• How to complete this task
Among the lines below, copy each one in which "naar" appears.

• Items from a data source
□ □ □
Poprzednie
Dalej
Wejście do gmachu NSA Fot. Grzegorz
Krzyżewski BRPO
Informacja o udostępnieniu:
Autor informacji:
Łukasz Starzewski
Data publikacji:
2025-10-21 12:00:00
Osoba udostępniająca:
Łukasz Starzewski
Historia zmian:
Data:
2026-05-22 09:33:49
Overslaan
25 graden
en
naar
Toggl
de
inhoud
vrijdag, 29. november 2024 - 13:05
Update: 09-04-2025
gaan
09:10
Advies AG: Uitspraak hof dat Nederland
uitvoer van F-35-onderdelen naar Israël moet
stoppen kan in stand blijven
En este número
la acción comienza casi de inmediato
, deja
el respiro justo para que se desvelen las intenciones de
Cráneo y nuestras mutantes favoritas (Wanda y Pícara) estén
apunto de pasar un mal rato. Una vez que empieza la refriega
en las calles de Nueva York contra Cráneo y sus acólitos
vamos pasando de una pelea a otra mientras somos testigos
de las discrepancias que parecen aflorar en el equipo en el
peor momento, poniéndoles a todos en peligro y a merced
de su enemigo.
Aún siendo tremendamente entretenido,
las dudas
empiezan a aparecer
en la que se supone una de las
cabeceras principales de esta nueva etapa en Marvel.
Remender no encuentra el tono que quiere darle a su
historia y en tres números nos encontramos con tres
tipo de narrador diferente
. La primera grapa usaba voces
□ □ □
• Reply to the exercise
naar
uitvoer van F-35-onderdelen naar Israël moet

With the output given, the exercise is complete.